Buona giornata a tutti.
gatogab


----------



## Coccibella

dón|do|los.m.*1**BU* movimento di cosa che dondola | fig., _andare_, _stare a d._, perdere tempo, bighellonare 
*2* *CO* sorta di divano sospeso, tipico di terrazze, giardini, ecc., dove ci si siede e ci si può dondolare 
*3* *OB* ciondolo; pendolo | gioco, balocco | fig., tentennamento, indugio [

Sul De Mauro ho trovato queste definizioni. Oltre a "Balancín" ho trovato "mecedora", "cavallo a dondolo"= "caballo de balancín", "sedia a dondolo"=mecedora... l'ho trovato sul Tam quindi non so quanto possa essere affidabile!


----------



## bauhauso

¿Podría utilizarse como término técnico en estructuras de edificación? ¿Os suena que pueda utilizarse como descripción de un movimiento de un material sobre un apoyo?

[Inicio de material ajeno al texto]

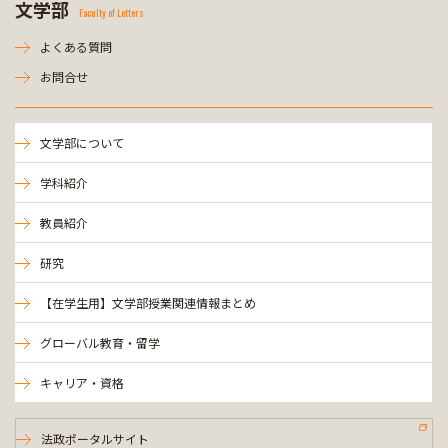
文学部
Faculty of Letters
よくある質問
お問合せ
文学部について
学科紹介
教員紹介
研究
【在学生用】文学部授業関連情報まとめ
グローバル教育・留学
キャリア・資格
法政ポータルサイト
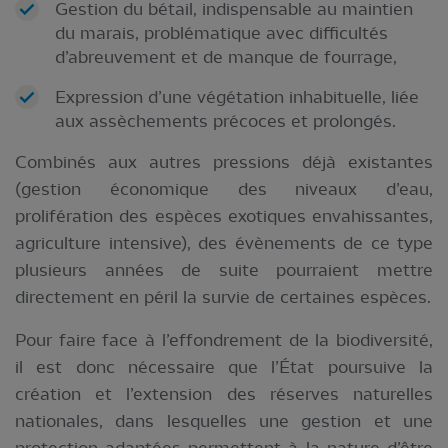
Gestion du bétail, indispensable au maintien
du marais, problématique avec difficultés
d’abreuvement et de manque de fourrage,
Expression d’une végétation inhabituelle, liée
aux assèchements précoces et prolongés.
Combinés aux autres pressions déjà existantes
(gestion économique des niveaux d’eau,
prolifération des espèces exotiques envahissantes,
agriculture intensive), des évènements de ce type
plusieurs années de suite pourraient mettre
directement en péril la survie de certaines espèces.
Pour faire face à l’effondrement de la biodiversité,
il est donc nécessaire que l’État poursuive la
création et l’extension des réserves naturelles
nationales, dans lesquelles une gestion et une
protection adaptées permettent à la nature d’être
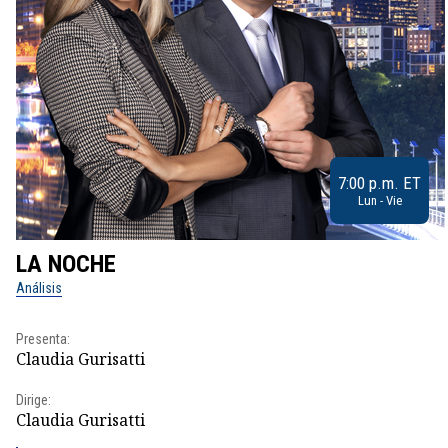
7:00 p.m. ET
Lun - Vie
LA NOCHE
Análisis
Presenta:
Claudia Gurisatti
Dirige:
Claudia Gurisatti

Ej.: "La viga se apoya en un extremo sobre una articulación, balanceando en dicho punto libremente".

Pregunta: ¿Debo pensar por tus palabras que no te fías del diccionario Laura Tam, Coccibella?


----------



## Coccibella

¡Exactamente! ese diccionario no me gusta mucho y sobre todo la traducción de refranes está mal. Pero, a la vez, me parece el diccionario más completo *porque* el Carbonell es muy antiguo...me aconsejaron el "ambruzzi" nueva edición pero es muy difícil encontrarlo. Para los hispano-hablantes está muy bien el diccionario "Herder"...
Por lo que concierne a "balancear" yo creo que en tu texto se podría usar el verbo "oscilla"...


----------



## bauhauso

Bueno, hace mucho que dejé este tema colgando por aquí, pero gracias por las respuestas. He aprendido muchas cosas. Me ha sido muy útil.


----------